Combine them with a level threshold and some similar flooring, and it really does feel like the boundary has dissolved, and al fresco living is yours.
If you’re sold on having this uninterrupted space, then bifolds offer a straightforward solution, opening up about 90% of the size of the aperture. However, it pays for you to do some research to check you’ve come to the right conclusion about their suitability for your project.
Neil Ginger, CEO of glazing manufacturer Origin, says that bifolds “are available in more configurations than sliding or French doors, making them incredibly versatile. They can be installed to open from one side, in the middle or in various other configurations to suit your purpose. It is also possible to fit them into bays and on corners.”
This type of glazed door comes in many materials and price-points. You can expect to pay from about £2,500 for a standard-size three-door set in hardwood, and from £3,000 for an aluminium set.

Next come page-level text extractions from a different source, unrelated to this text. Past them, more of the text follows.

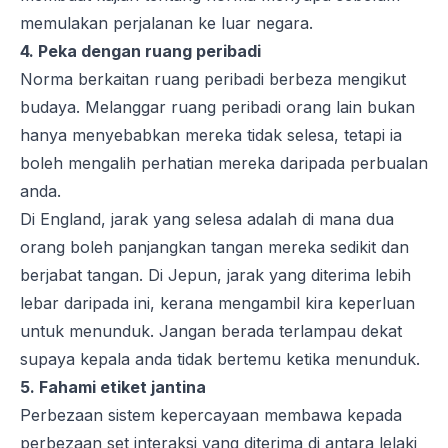
memulakan perjalanan ke luar negara.
4. Peka dengan ruang peribadi
Norma berkaitan ruang peribadi berbeza mengikut
budaya. Melanggar ruang peribadi orang lain bukan
hanya menyebabkan mereka tidak selesa, tetapi ia
boleh mengalih perhatian mereka daripada perbualan
anda.
Di England, jarak yang selesa adalah di mana dua
orang boleh panjangkan tangan mereka sedikit dan
berjabat tangan. Di Jepun, jarak yang diterima lebih
lebar daripada ini, kerana mengambil kira keperluan
untuk menunduk. Jangan berada terlampau dekat
supaya kepala anda tidak bertemu ketika menunduk.
5. Fahami etiket jantina
Perbezaan sistem kepercayaan membawa kepada
perbezaan set interaksi yang diterima di antara lelaki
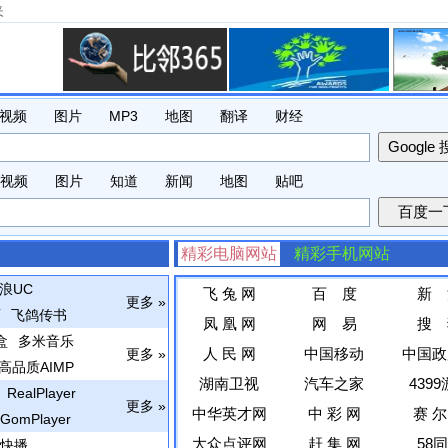
夹
视频
图片
MP3
地图
翻译
财经
视频
图片
知道
新闻
地图
贴吧
精彩电脑网站
精彩手机网站
浪UC
飞 兔 网
百 度
新 
更多 »
面
飞鸽传书
凤 凰 网
网 易
搜 
盒
多米音乐
人 民 网
中国移动
中国政
更多 »
高品质AIMP
湖南卫视
汽车之家
439
RealPlayer
更多 »
中华英才网
中 彩 网
赛 尔
GomPlayer
大众点评网
赶 集 网
58
快播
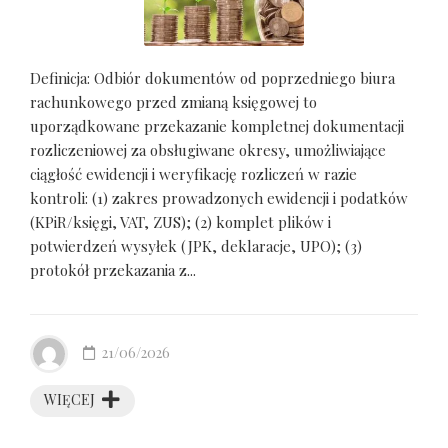
Definicja: Odbiór dokumentów od poprzedniego biura
rachunkowego przed zmianą księgowej to
uporządkowane przekazanie kompletnej dokumentacji
rozliczeniowej za obsługiwane okresy, umożliwiające
ciągłość ewidencji i weryfikację rozliczeń w razie
kontroli: (1) zakres prowadzonych ewidencji i podatków
(KPiR/księgi, VAT, ZUS); (2) komplet plików i
potwierdzeń wysyłek (JPK, deklaracje, UPO); (3)
protokół przekazania z...
21/06/2026
WIĘCEJ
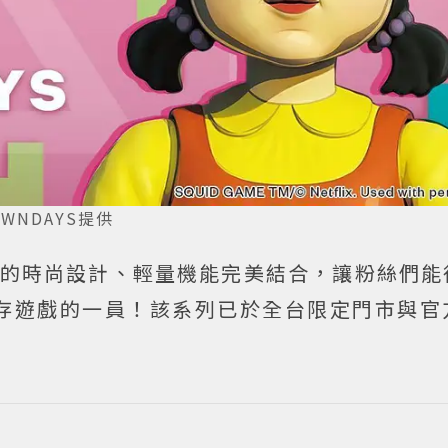
WNDAYS提供
YS 的時尚設計、輕量機能完美結合，讓粉絲們
存遊戲的一員！該系列已於全台限定門市與官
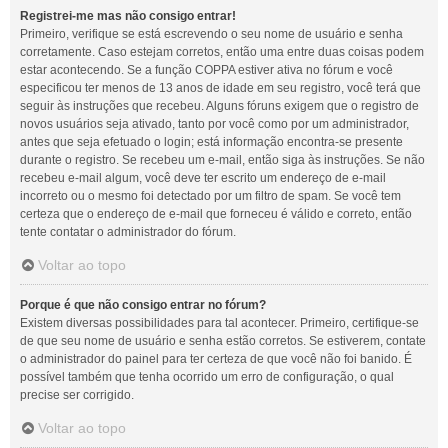
Registrei-me mas não consigo entrar!
Primeiro, verifique se está escrevendo o seu nome de usuário e senha
corretamente. Caso estejam corretos, então uma entre duas coisas podem
estar acontecendo. Se a função COPPA estiver ativa no fórum e você
especificou ter menos de 13 anos de idade em seu registro, você terá que
seguir às instruções que recebeu. Alguns fóruns exigem que o registro de
novos usuários seja ativado, tanto por você como por um administrador,
antes que seja efetuado o login; está informação encontra-se presente
durante o registro. Se recebeu um e-mail, então siga às instruções. Se não
recebeu e-mail algum, você deve ter escrito um endereço de e-mail
incorreto ou o mesmo foi detectado por um filtro de spam. Se você tem
certeza que o endereço de e-mail que forneceu é válido e correto, então
tente contatar o administrador do fórum.
Voltar ao topo
Porque é que não consigo entrar no fórum?
Existem diversas possibilidades para tal acontecer. Primeiro, certifique-se
de que seu nome de usuário e senha estão corretos. Se estiverem, contate
o administrador do painel para ter certeza de que você não foi banido. É
possível também que tenha ocorrido um erro de configuração, o qual
precise ser corrigido.
Voltar ao topo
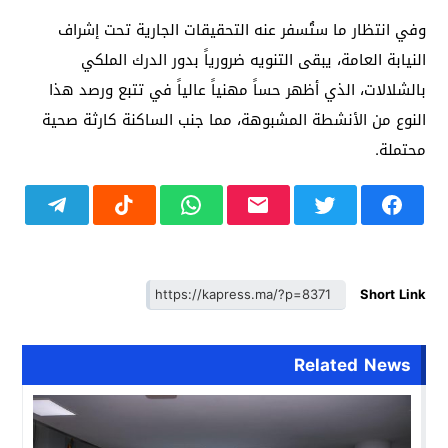
وفي انتظار ما ستُسفر عنه التحقيقات الجارية تحت إشراف
النيابة العامة، يبقى التنويه ضرورياً بدور الدرك الملكي
بالشلالات، الذي أظهر حساً مهنياً عالياً في تتبع ورصد هذا
النوع من الأنشطة المشبوهة، مما جنب الساكنة كارثة صحية
محتملة.
Short Link
Related News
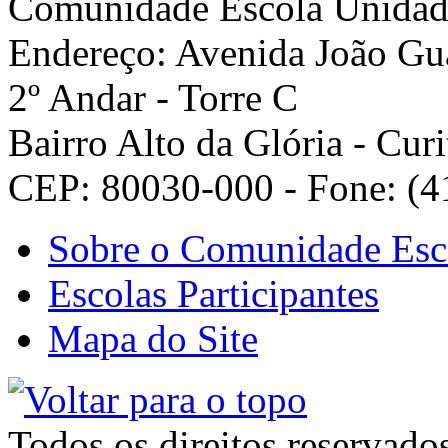
Comunidade Escola
Unidad
Endereço: Avenida João Gua
2º Andar - Torre C
Bairro Alto da Glória - Curi
CEP: 80030-000 - Fone: (4
Sobre o Comunidade Esc
Escolas Participantes
Mapa do Site
Todos os direitos reservado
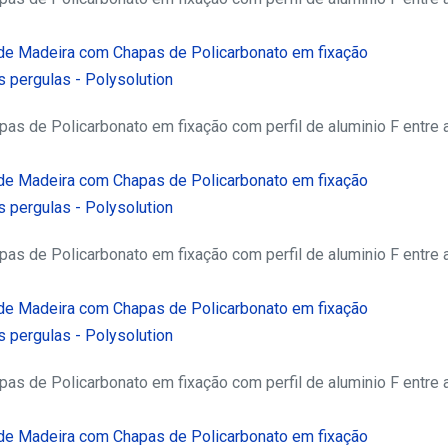
s de Policarbonato em fixação com perfil de aluminio F entre 
s de Policarbonato em fixação com perfil de aluminio F entre 
s de Policarbonato em fixação com perfil de aluminio F entre 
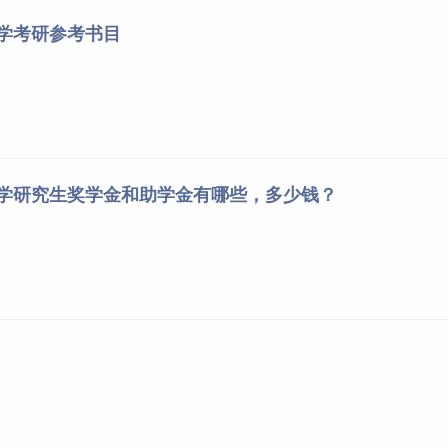
《市场营销学》（第七版），吴健安等主编，高等教育出版社，202
大学考研参考书目
大学研究生奖学金和助学金有哪些，多少钱？
全日制”，录取类别均为“定向就业”。
大学，将通过双休日或节假日集中学习的方式学习。
含休学）。（四）学费学费2万/年，总学费5万元。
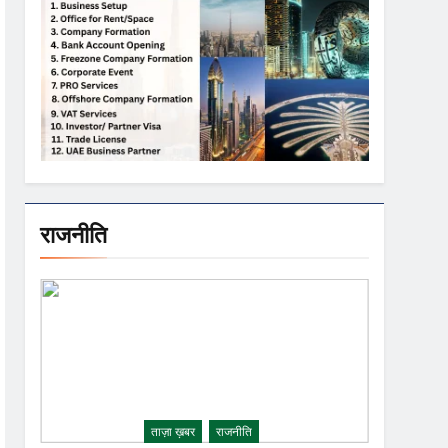
राजनीति
ताज़ा ख़बर
राजनीति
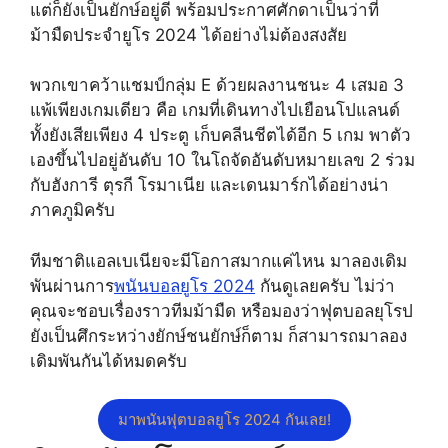
แต่ก็ยังเป็นยักษ์อยู่ดี พร้อมประกาศศักดาเป็นว่าที่
ม้ามืดประจำยูโร 2024 ได้อย่างไม่ต้องสงสัย
พวกเขาคว้าแชมป์กลุ่ม E ด้วยผลงานชนะ 4 เสมอ 3
แพ้เพียงเกมเดียว คือ เกมที่เดินทางไปเยือนโปแลนด์
ทั้งยังเสียเพียง 4 ประตู เก็บคลีนชีตได้อีก 5 เกม พาตัว
เองขึ้นไปอยู่อันดับ 10 ในโถจัดอันดับหมายเลข 2 ร่วม
กับฮังการี ตุรกี โรมาเนีย และเดนมาร์กได้อย่างน่า
ภาคภูมิครับ
ทีมชาติแอลเบเนียจะมีโอกาสมากแค่ไหน มาลองเดิม
พันผ่านการ
พนันบอลยูโร 2024
กันดูเลยครับ ไม่ว่า
คุณจะชอบเรื่องราวทีมม้ามืด หรือมองว่าฟุตบอลยุโรป
ยังเป็นศึกระหว่างยักษ์ชนยักษ์ก็ตาม ก็สามารถมาลอง
เดิมพันกันได้หมดครับ
มาพนันฟุตบอลยูโร 2024 กันเลย!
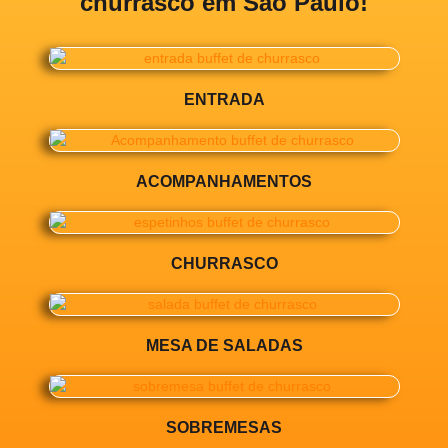
churrasco em São Paulo!
ENTRADA
ACOMPANHAMENTOS
CHURRASCO
MESA DE SALADAS
SOBREMESAS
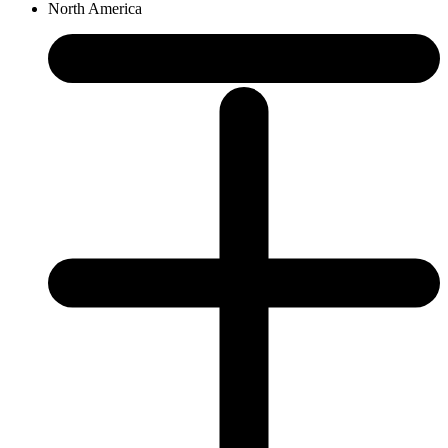
North America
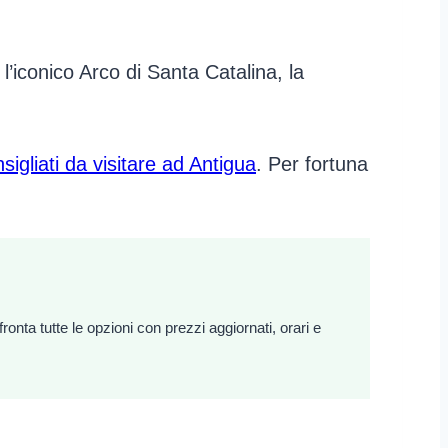
l’iconico Arco di Santa Catalina, la
nsigliati da visitare ad Antigua
. Per fortuna
onta tutte le opzioni con prezzi aggiornati, orari e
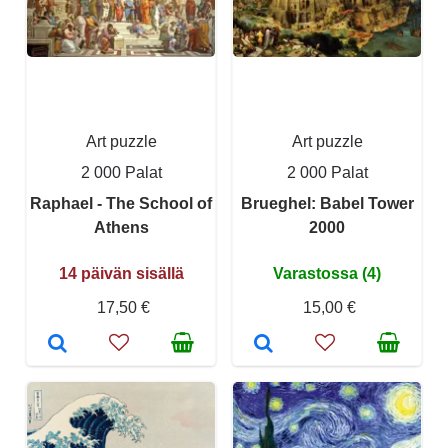
Art puzzle
Art puzzle
2 000 Palat
2 000 Palat
Raphael - The School of
Brueghel: Babel Tower
Athens
2000
14 päivän sisällä
Varastossa (4)
17,50 €
15,00 €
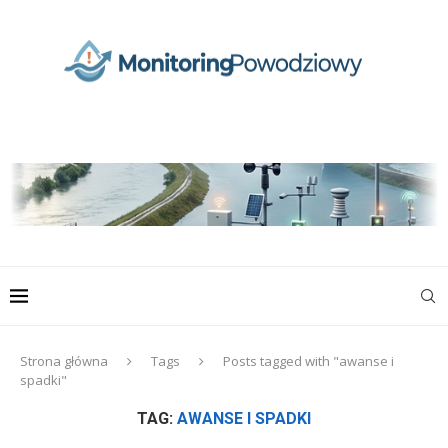
Strona główna
Tags
Posts tagged with "awanse i
spadki"
TAG:
AWANSE I SPADKI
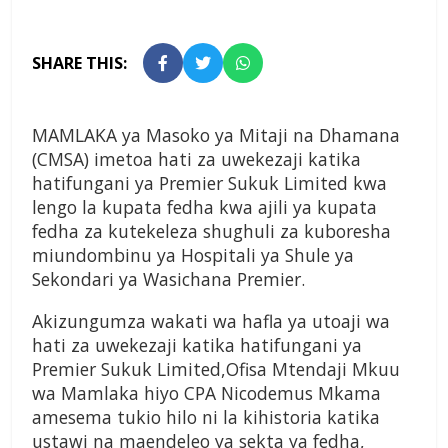
SHARE THIS:
MAMLAKA ya Masoko ya Mitaji na Dhamana
(CMSA) imetoa hati za uwekezaji katika
hatifungani ya Premier Sukuk Limited kwa
lengo la kupata fedha kwa ajili ya kupata
fedha za kutekeleza shughuli za kuboresha
miundombinu ya Hospitali ya Shule ya
Sekondari ya Wasichana Premier.
Akizungumza wakati wa hafla ya utoaji wa
hati za uwekezaji katika hatifungani ya
Premier Sukuk Limited,Ofisa Mtendaji Mkuu
wa Mamlaka hiyo CPA Nicodemus Mkama
amesema tukio hilo ni la kihistoria katika
ustawi na maendeleo ya sekta ya fedha,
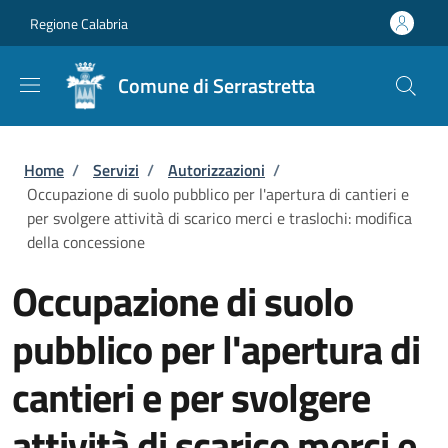
Salta al contenuto principale
Skip to footer content
Regione Calabria
Comune di Serrastretta
Briciole di pane
Home
/
Servizi
/
Autorizzazioni
/
Occupazione di suolo pubblico per l'apertura di cantieri e
per svolgere attività di scarico merci e traslochi: modifica
della concessione
Occupazione di suolo
pubblico per l'apertura di
cantieri e per svolgere
attività di scarico merci e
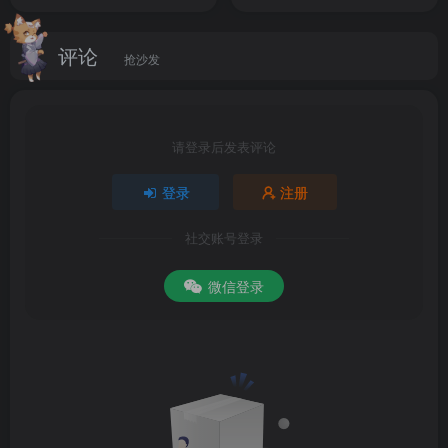
评论
抢沙发
请登录后发表评论
登录
注册
社交账号登录
微信登录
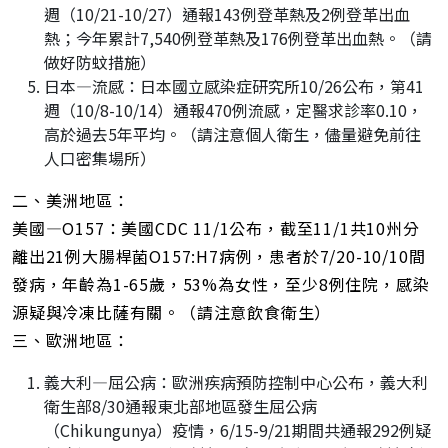
週（10/21-10/27）通報143例登革熱及2例登革出血
熱；今年累計7,540例登革熱及176例登革出血熱。（請
做好防蚊措施）
日本—流感：日本國立感染症研究所10/26公布，第41
週（10/8-10/14）通報470例流感，定醫求診率0.10，
高於過去5年平均。（請注意個人衛生，儘量避免前往
人口密集場所）
二、美洲地區：
美國—O157：美國CDC 11/1公布，截至11/1共10州分
離出21例大腸桿菌O157:H7病例，患者於7/20-10/10間
發病，年齡為1-65歲，53%為女性，至少8例住院，感染
源疑與冷凍比薩有關。（請注意飲食衛生）
三、歐洲地區：
義大利—屈公病：歐洲疾病預防控制中心公布，義大利
衛生部8/30通報東北部地區發生屈公病
（Chikungunya）疫情，6/15-9/21期間共通報292例疑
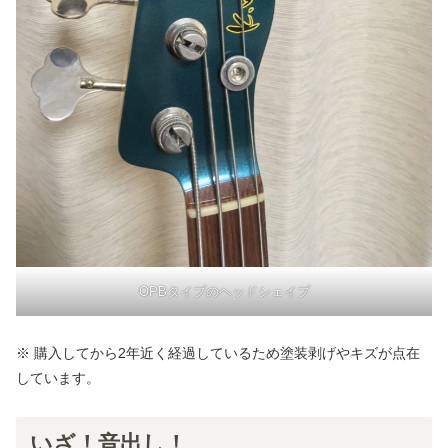
OPBタイプのヘッドシェイプ
※ 購入してから2年近く経過しているため塗装剥げやキズが点在
しています。
いざ！音出し！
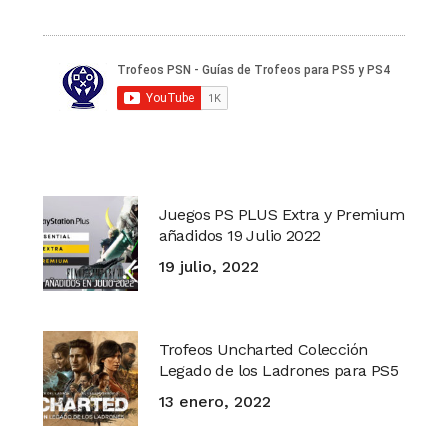
Juegos PS PLUS Extra y Premium
añadidos 19 Julio 2022
19 julio, 2022
Trofeos Uncharted Colección
Legado de los Ladrones para PS5
13 enero, 2022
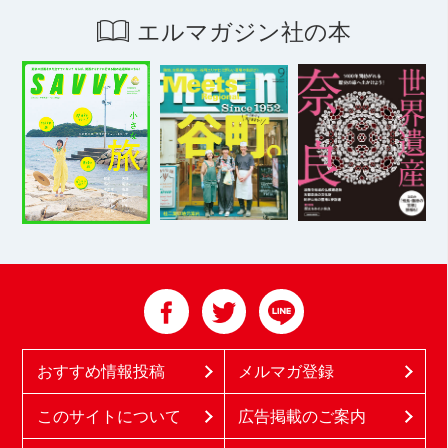
エルマガジン社の本
おすすめ情報投稿
メルマガ登録
このサイトについて
広告掲載のご案内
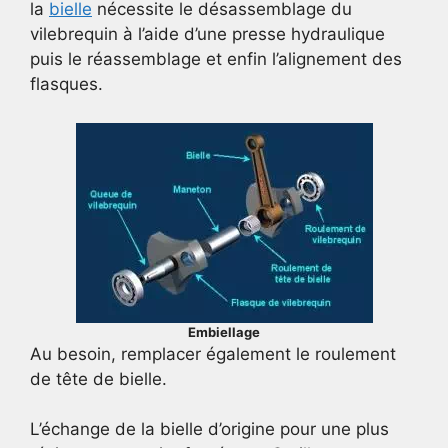
la
bielle
nécessite le désassemblage du
vilebrequin à l’aide d’une presse hydraulique
puis le réassemblage et enfin l’alignement des
flasques.
Embiellage
Au besoin, remplacer également le roulement
de tête de bielle.
L’échange de la bielle d’origine pour une plus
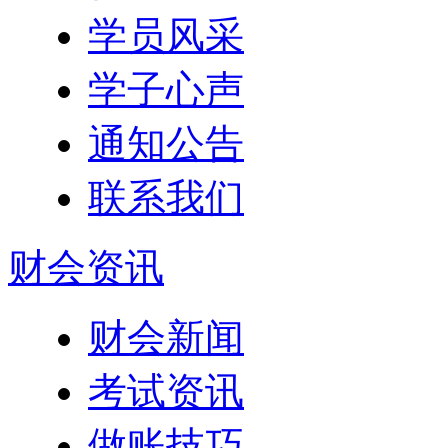
学员风采
学子心声
通知公告
联系我们
财会资讯
财会新闻
考试资讯
做账技巧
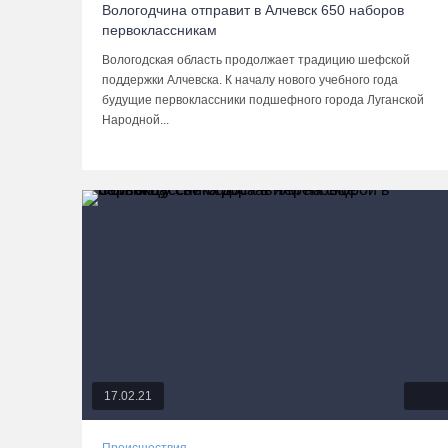
Вологодчина отправит в Алчевск 650 наборов
первоклассникам
Вологодская область продолжает традицию шефской
поддержки Алчевска. К началу нового учебного года
будущие первоклассники подшефного города Луганской
Народной...
17.02.21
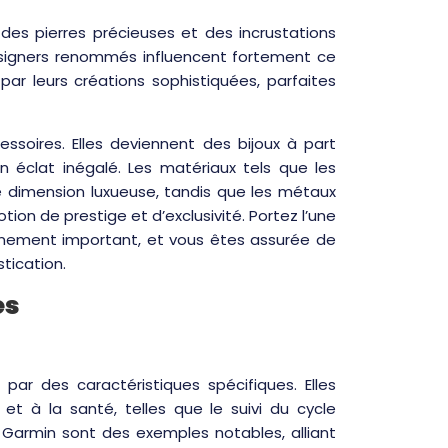
 des pierres précieuses et des incrustations
esigners renommés influencent fortement ce
par leurs créations sophistiquées, parfaites
soires. Elles deviennent des bijoux à part
n éclat inégalé. Les matériaux tels que les
e dimension luxueuse, tandis que les métaux
tion de prestige et d’exclusivité. Portez l’une
nement important, et vous êtes assurée de
tication.
es
r des caractéristiques spécifiques. Elles
et à la santé, telles que le suivi du cycle
 Garmin sont des exemples notables, alliant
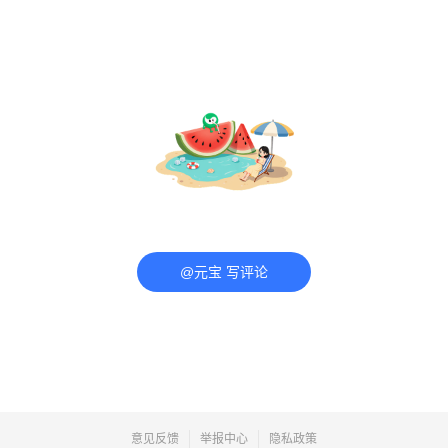
@元宝 写评论
意见反馈
举报中心
隐私政策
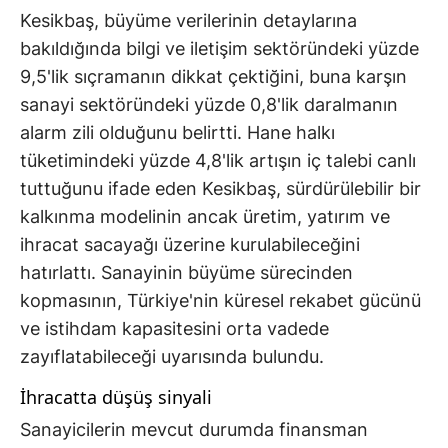
Kesikbaş, büyüme verilerinin detaylarına
bakıldığında bilgi ve iletişim sektöründeki yüzde
9,5'lik sıçramanın dikkat çektiğini, buna karşın
sanayi sektöründeki yüzde 0,8'lik daralmanın
alarm zili olduğunu belirtti. Hane halkı
tüketimindeki yüzde 4,8'lik artışın iç talebi canlı
tuttuğunu ifade eden Kesikbaş, sürdürülebilir bir
kalkınma modelinin ancak üretim, yatırım ve
ihracat sacayağı üzerine kurulabileceğini
hatırlattı. Sanayinin büyüme sürecinden
kopmasının, Türkiye'nin küresel rekabet gücünü
ve istihdam kapasitesini orta vadede
zayıflatabileceği uyarısında bulundu.
İhracatta düşüş sinyali
Sanayicilerin mevcut durumda finansman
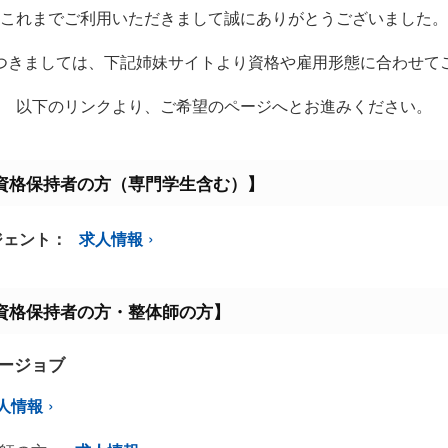
これまでご利用いただきまして誠にありがとうございました。
つきましては、下記姉妹サイトより資格や雇用形態に合わせて
以下のリンクより、ご希望のページへとお進みください。
資格保持者の方（専門学生含む）】
ジェント：
求人情報
資格保持者の方・整体師の方】
ミージョブ
人情報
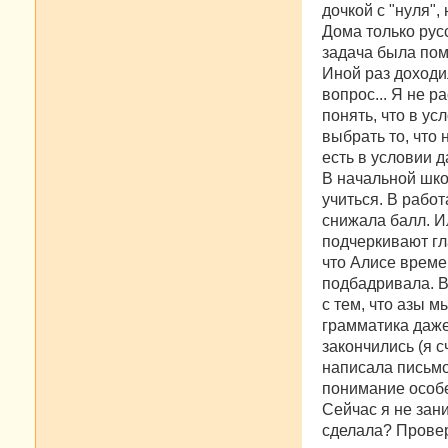
б
дочкой с "нуля",
щ
е
Дома только рус
н
задача была пом
и
е
Иной раз доходил
вопрос... Я не р
понять, что в ус
выбрать то, что 
есть в условии д
В начальной шко
учиться. В рабо
снижала балл. Ил
подчеркивают гл
что Алисе време
подбадривала. В
с тем, что азы м
грамматика даже
закончились (я 
написала письмо
понимание особе
Сейчас я не зан
сделала? Провер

Opening up two sides of a room to the garden can make for a show-stopping design statement. A system can be planned around a fixed corner post, or, for an opening with no interruption, opt for a product with a moving corner post that stacks back with the doors. If you want a completely open corner (with no supporting post), factor in structural engineering costs, as the floor above will need to be supported by cantilevered steels. Labour costs for the more complex installation will also be greater. Most manufacturers only make models that fit a 90° corner, although Origin also makes a 135° set.
“Sets of bifold doors are generally more expensive than sliders, due to the additional fabrication process required,” says Rebecca Cope, marketing manager at Reynaers Aluminium UK. “Bifolds feature additional profiles, accessories and hardware compared to sliding doors, which adds to the amount of material needed to produce the units.”
Off-the-shelf products are available, but most are made to bespoke measurements; however, the maximum width available for a single door is around 1,200mm (for aluminium, the slimmest and strongest material).
“People looking to specify a bifold are able to give an overall width and choose how many doors they want in that aperture, ensuring a configuration that works for them,” says Neil.
Benchmarks of quality include slim frames, to maximise sightlines and natural light (this is where light-but-strong aluminium comes into its own). Look for top-quality hinges and rollers (each panel needs to support a lot of weight, so components need to be strong and durable).
Secured by Design status is another one, for enhanced security, and ‘finger safe’ gaskets so digits can’t get trapped. Extra costs may be incurred if you want to achieve a flush threshold, as the concealed drainage requires careful attention to detail.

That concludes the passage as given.